I first thought to solve this by implementing the EquatableInterface.html in the User entity but this did not work, as the compared object already had the wrong email address set.
It may also be useful to implement the EquatableInterface interface, which defines a method to check if the user is equal to the current user. This interface requires an isEqualTo() method.)

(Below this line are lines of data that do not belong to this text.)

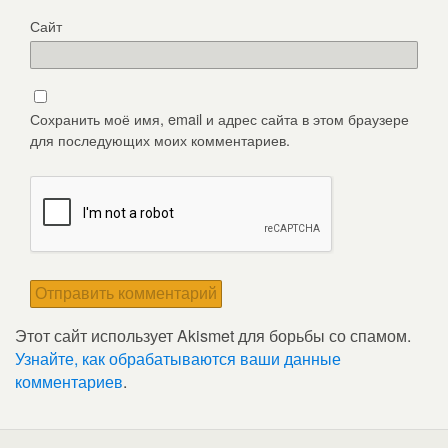
Сайт
Сохранить моё имя, email и адрес сайта в этом браузере
для последующих моих комментариев.
Этот сайт использует Akismet для борьбы со спамом.
Узнайте, как обрабатываются ваши данные
комментариев
.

Than I thought about forcing a reload of the user from the db and resetting the security token, but in the it came to my mind, that it might be sufficient to just refresh the current user object from the database in case the form fails:
$this->get('doctrine')->getManager()->refresh($this->getUser());`
In your controller, this would solve your issue.
/**
* #Route("/edit_me", name="edit")
* #Security("has_role('ROLE_USER')")
*/
public function editMyselfAction(Request $request) {
$form = $this->createForm(User::class, $this->getUser());
if ($request->isMethod(Request::METHOD_POST)) {
$form->handleRequest($request);
if ($form->isSubmitted() && $form->isValid()) {
$user = $form->getData();
$em = $this->getDoctrine()->getManager();
$em->persist($user);
$em->flush();
} else {
$this->get('doctrine')->getManager()->refresh($this->getUser());
}
}
return $this->render(':security:edit.html.twig',['form' => $form->createView()]);
}
Alternative solution
The issue at the Symfony repository resulted in some valuable input about Avoiding Entities in Forms and
Decoupling Your Security User which provides a more complex approach for a solution to your problem.